In vitro tumour sphere can be formed by a subgroup of cancer cells that possesses normal stem cell-like characteristic and likely to be responsible for tumour initiation, drug resistance, relapse and metastasis37,38,39,40,41. These traits are generally originated from abnormal genetic or epigenetic alteration, including histone modification. Our study provides evidence that glucose-mediated signalling, consisting of NEDD4-mediated H3 ubiquitination and subsequent Gcn5-mediated H3 acetylation, plays important roles in maintaining such population of cancer cells. Notably, we experimentally demonstrate that maintenance of tumour sphere-forming cells are dependent on both IL1α/IL1β and cellular ROS homeostasis conveyed by GCLM, which are all glucose-inducible genes. Thus, in the glucose context, our results indicate that increased glucose demand in cancer cells is a prerequisite not only for producing more anti-oxidants, energy and cellular building blocks, but also for activating important cellular signalling to maintain H3 ubiquitination and acetylation, thereby driving transcriptional activation of crucial tumour sphere factors.

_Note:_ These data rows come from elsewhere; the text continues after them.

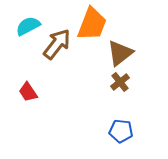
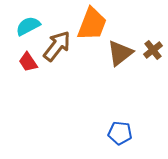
brown arrow: moved 2 px down
brown cross: moved 33 px right, 32 px up
red trapezoid: moved 30 px up
blue pentagon: moved 1 px left, 2 px down
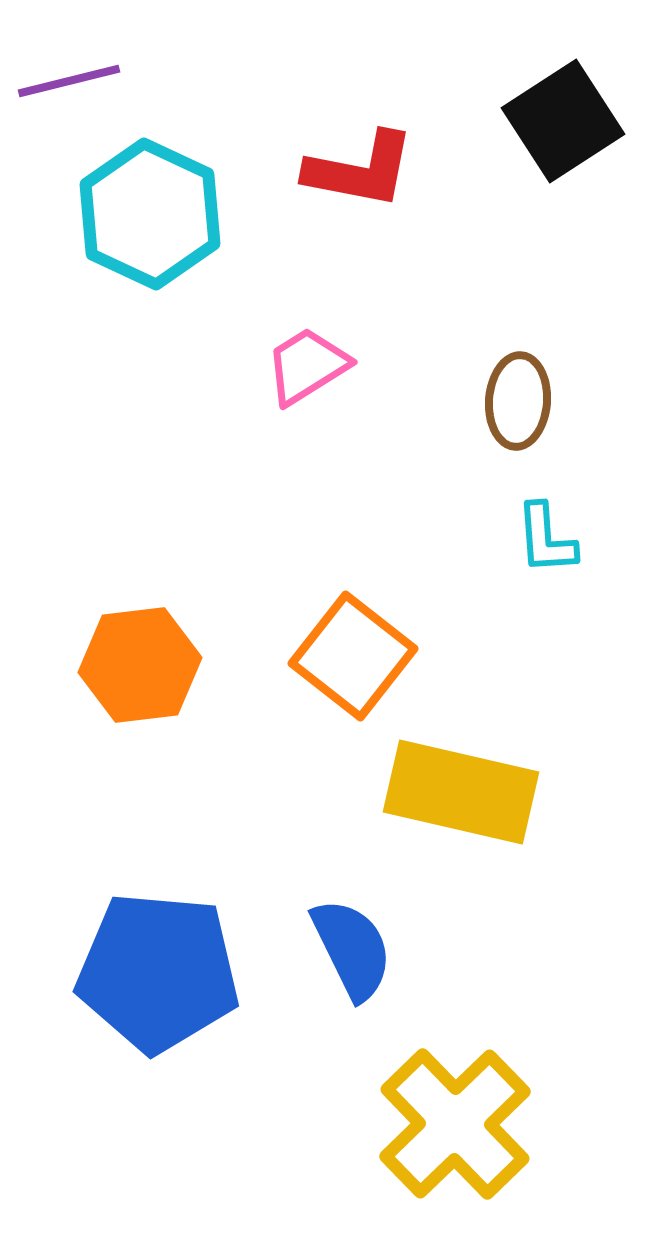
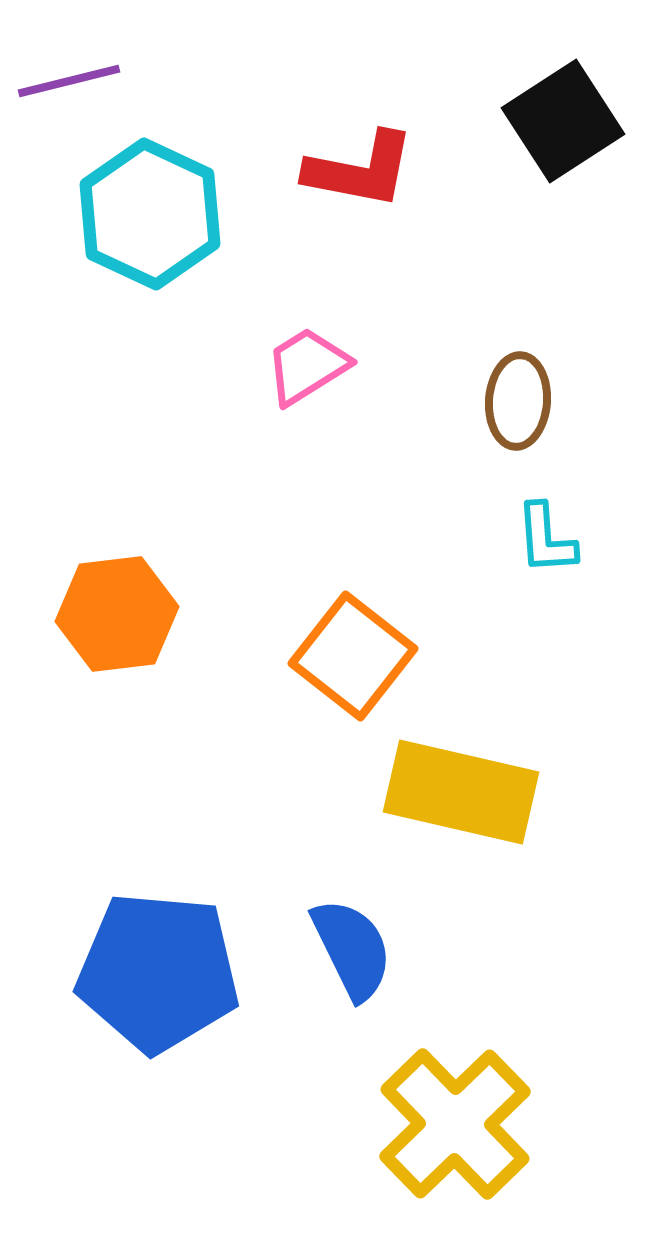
orange hexagon: moved 23 px left, 51 px up
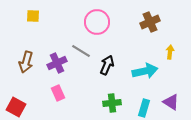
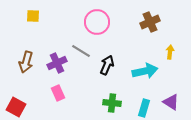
green cross: rotated 12 degrees clockwise
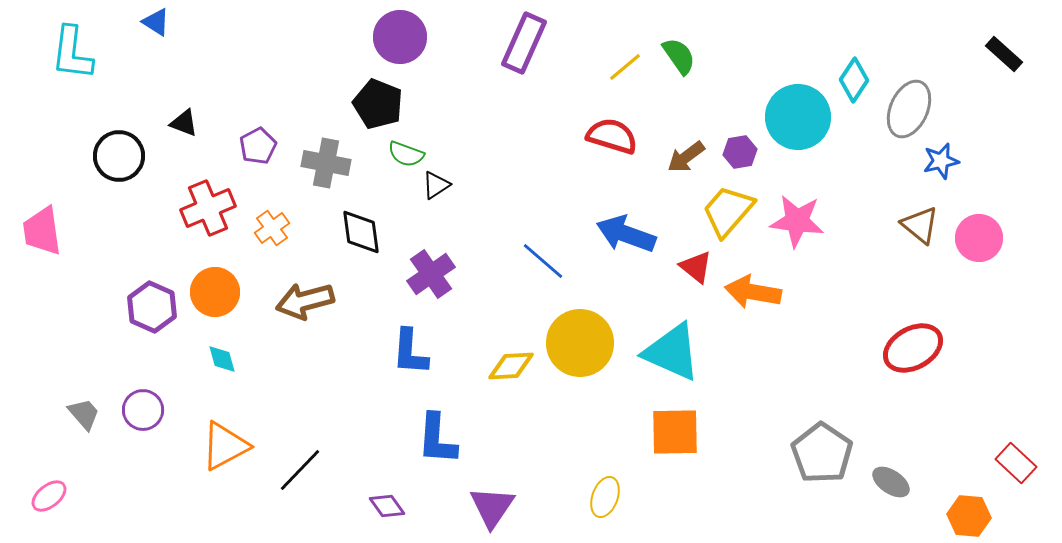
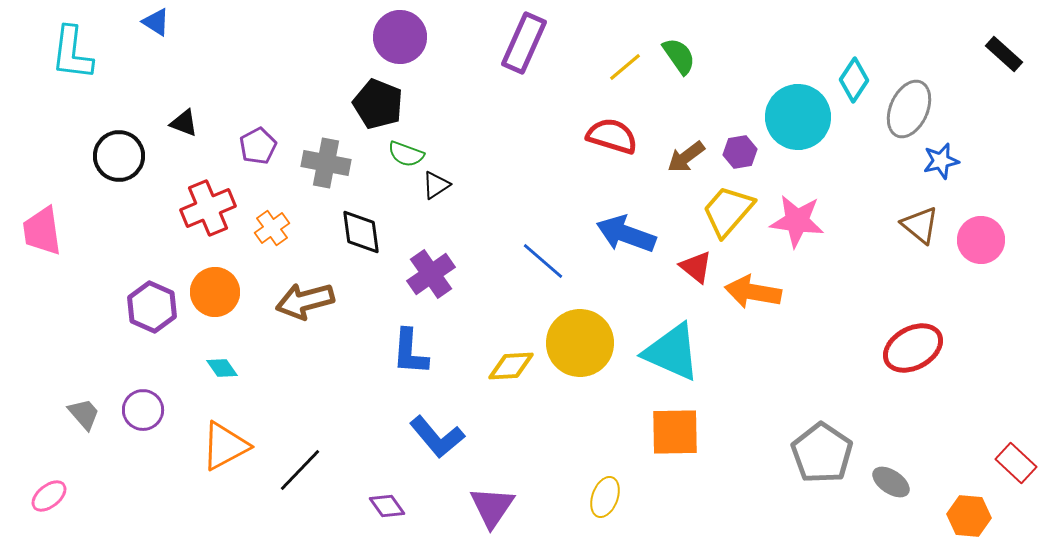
pink circle at (979, 238): moved 2 px right, 2 px down
cyan diamond at (222, 359): moved 9 px down; rotated 20 degrees counterclockwise
blue L-shape at (437, 439): moved 2 px up; rotated 44 degrees counterclockwise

Our findings further underscore the important role of glucose in tumour sphere-forming cells and provide a revolutionized view for glucose in the maintenance of tumour sphere-forming cells through activating and maintaining the expression of IL1α/IL1β and GCLM. Thus, targeting glucose/NEDD4-dependent H3 ubiquitination and subsequent transcription of IL1α/IL1β and GCLM may be an effective way to target cancers.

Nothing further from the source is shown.